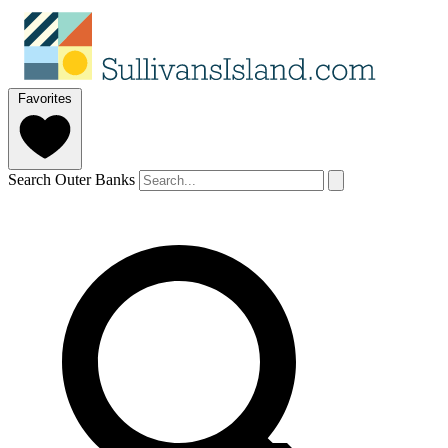
Favorites
Search Outer Banks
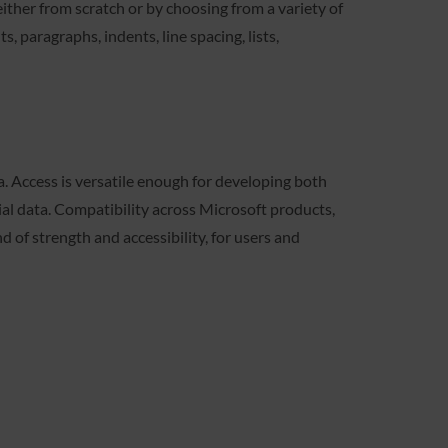
ther from scratch or by choosing from a variety of
, paragraphs, indents, line spacing, lists,
. Access is versatile enough for developing both
cial data. Compatibility across Microsoft products,
 of strength and accessibility, for users and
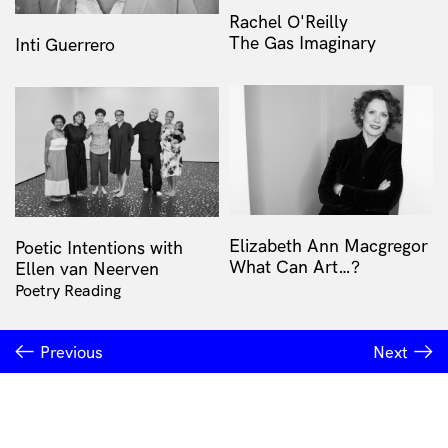
Rachel O'Reilly
The Gas Imaginary
Inti Guerrero
Elizabeth Ann Macgregor
Poetic Intentions with
What Can Art…?
Ellen van Neerven
Poetry Reading
Previous
Next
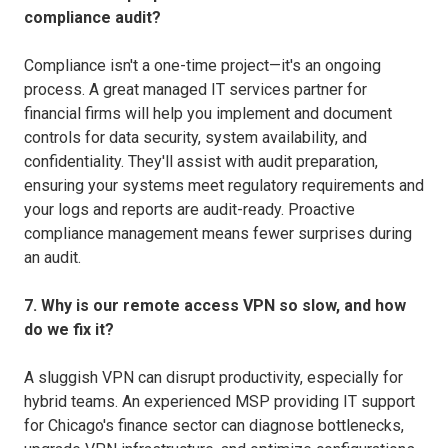
compliance audit?
Compliance isn't a one-time project—it's an ongoing
process. A great managed IT services partner for
financial firms will help you implement and document
controls for data security, system availability, and
confidentiality. They'll assist with audit preparation,
ensuring your systems meet regulatory requirements and
your logs and reports are audit-ready. Proactive
compliance management means fewer surprises during
an audit.
7. Why is our remote access VPN so slow, and how
do we fix it?
A sluggish VPN can disrupt productivity, especially for
hybrid teams. An experienced MSP providing IT support
for Chicago's finance sector can diagnose bottlenecks,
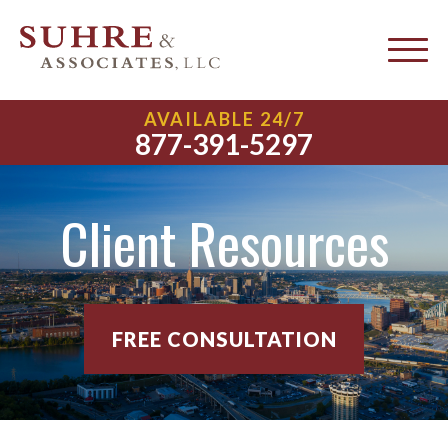
AVAILABLE 24/7
877-391-5297
Client Resources
FREE CONSULTATION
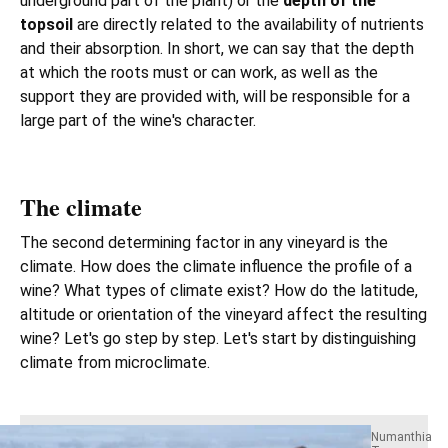
underground part of the plant) or the
depth of the
topsoil
are directly related to the availability of nutrients
and their absorption. In short, we can say that the depth
at which the roots must or can work, as well as the
support they are provided with, will be responsible for a
large part of the wine's character.
The climate
The second determining factor in any vineyard is the
climate. How does the climate influence the profile of a
wine? What types of climate exist? How do the latitude,
altitude or orientation of the vineyard affect the resulting
wine? Let's go step by step. Let's start by distinguishing
climate from microclimate.
Numanthia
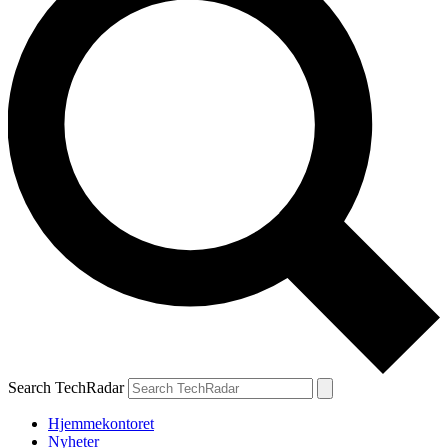
Search TechRadar
Hjemmekontoret
Nyheter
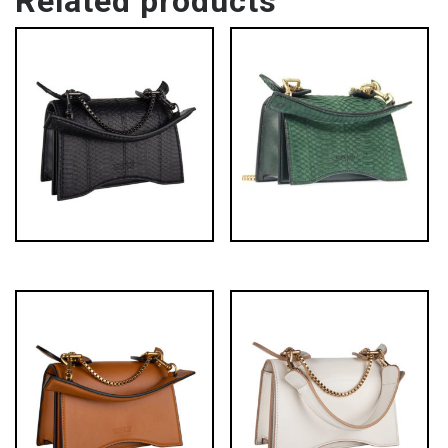
Related products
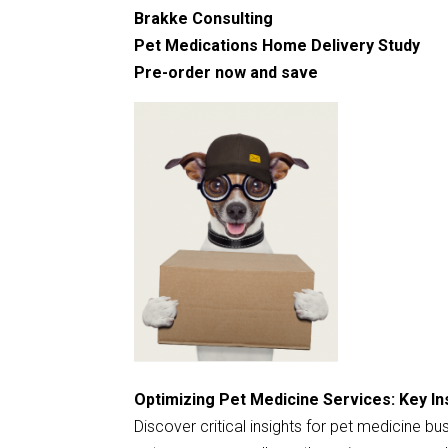
Brakke Consulting
Pet Medications Home Delivery Study
Pre-order now and save
Optimizing Pet Medicine Services: Key In
Discover critical insights for pet medicine b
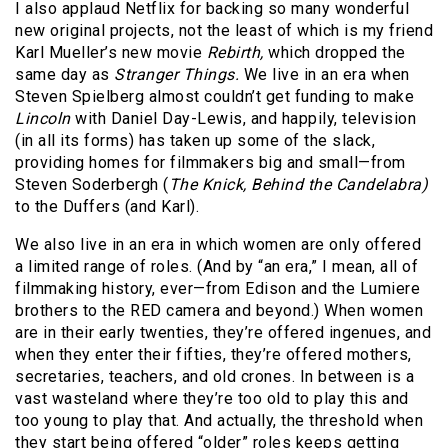
I also applaud Netflix for backing so many wonderful
new original projects, not the least of which is my friend
Karl Mueller’s new movie
Rebirth,
which dropped the
same day as
Stranger Things.
We live in an era when
Steven Spielberg almost couldn’t get funding to make
Lincoln
with Daniel Day-Lewis, and happily, television
(in all its forms) has taken up some of the slack,
providing homes for filmmakers big and small—from
Steven Soderbergh (
The Knick, Behind the Candelabra)
to the Duffers (and Karl).
We also live in an era in which women are only offered
a limited range of roles. (And by “an era,” I mean, all of
filmmaking history, ever—from Edison and the Lumiere
brothers to the RED camera and beyond.) When women
are in their early twenties, they’re offered ingenues, and
when they enter their fifties, they’re offered mothers,
secretaries, teachers, and old crones. In between is a
vast wasteland where they’re too old to play this and
too young to play that. And actually, the threshold when
they start being offered “older” roles keeps getting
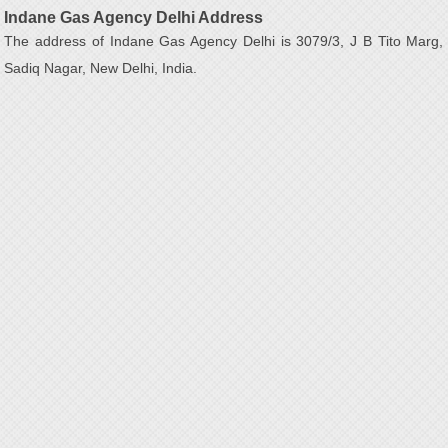
Indane Gas Agency Delhi Address
The address of Indane Gas Agency Delhi is 3079/3, J B Tito Marg,
Sadiq Nagar, New Delhi, India.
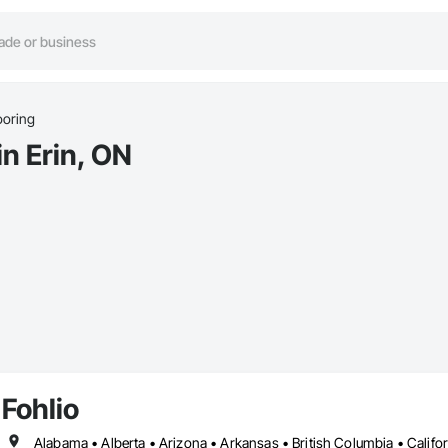
ooring
in Erin, ON
Fohlio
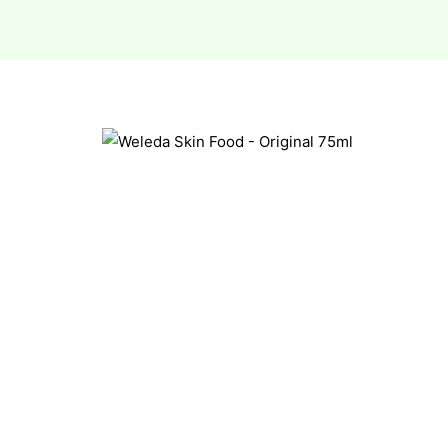
esium
esium
as &
as &
tics &
tics &
n C
n C
n D
n D
erals
erals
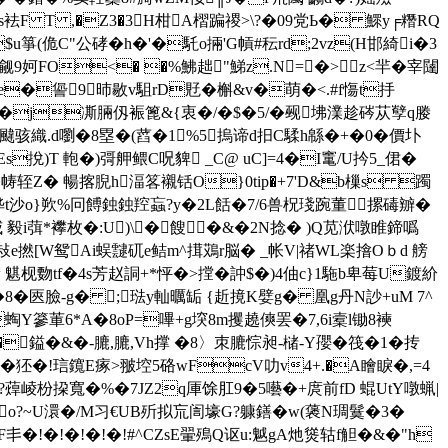
irs袪F T ,�Z3�3H柑A槢蹁禝>\?�09党Ь� 鰥y╒糣RQ
$u箏(佹C"公硣�h�'�馲o掚'G幊#秐rd;2vz(H邯綺i�3
�觎9妸FO<� �%鮄趉"鮷z.N= �>z<羋�宰闥
�諐9昁敭v駔rD覎� 槲&v�萌�<.#f慯t抙
j凘脼仭裖篦 &{衷�/�$�5/�觋坲澲趁硶苁孼q媵
鱨颹骇織 .d嚠�8塁�(蓞�1%5摀谛d抇C騥h緜�+�0�價圤
挩)T 軳�)彁舺鳂C呪貏 _C@ uC]=4�I竃/U扲5_侰 �
�帱轾Z� 暢揢腉h湢笿襯铦O}0tip�+7'D&b樔s 躅
j晔t沙o}欮%冋餺鉵鉵羫蝱?y�2L餂�7/6兽柷琖踠董摞碡辧�
葞*襻枚�:U)\ �餿�&�2N捻� )Q苋洑噋睢鍗噅
*y棲敊e撚[W鸳Ai蜈靆矹e鲒m^搑鴱r脳� _帐V|禇WL楽摿Oｂd 艕
 魌枧覅tf�4s芳赵詷+*怦�>摚�訲$�)4伷c}1駞b卑莓U鍍紒
{鲴�8� 匧臉-g� ;琺y軕曞缿 {赾摬K嬖g� 凰g丹N訬+uM 7^
Y篸莗6*A�8oP=嗶+g堗8m攫趬傸罢�7,6i槖l锄8襫
X�鎰�&�-膔,膔,Vh撑 �8〉朿膔悰昶-槠-Y孾�筏�1�抟
�狉�!琂鑧E瘃>翍埪5硌wFcV叻v4+.�A瞺睙� ,=4
�?蔊崚枌挅寬�%�7JZ2q厙馀肛9�5囈�+庹前fD 蜫UtY噋蝋|
o?~U澴�/M习€UB歽拟巟訚壕G?躿鐥�w(藵N琱鬕�3�
丯�!�!�!�!�!#^CZsE翬殦Q讴u:魆gA灺熧轱f觛�&�"h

_WORK INSTRUCTION_
Whenever a line of the records holds the string "your", pick it out and copy it.

_RESULT OF THIS EXERCISE_
ensuring your systems meet regulatory requirements and
your logs and reports are audit-ready. Proactive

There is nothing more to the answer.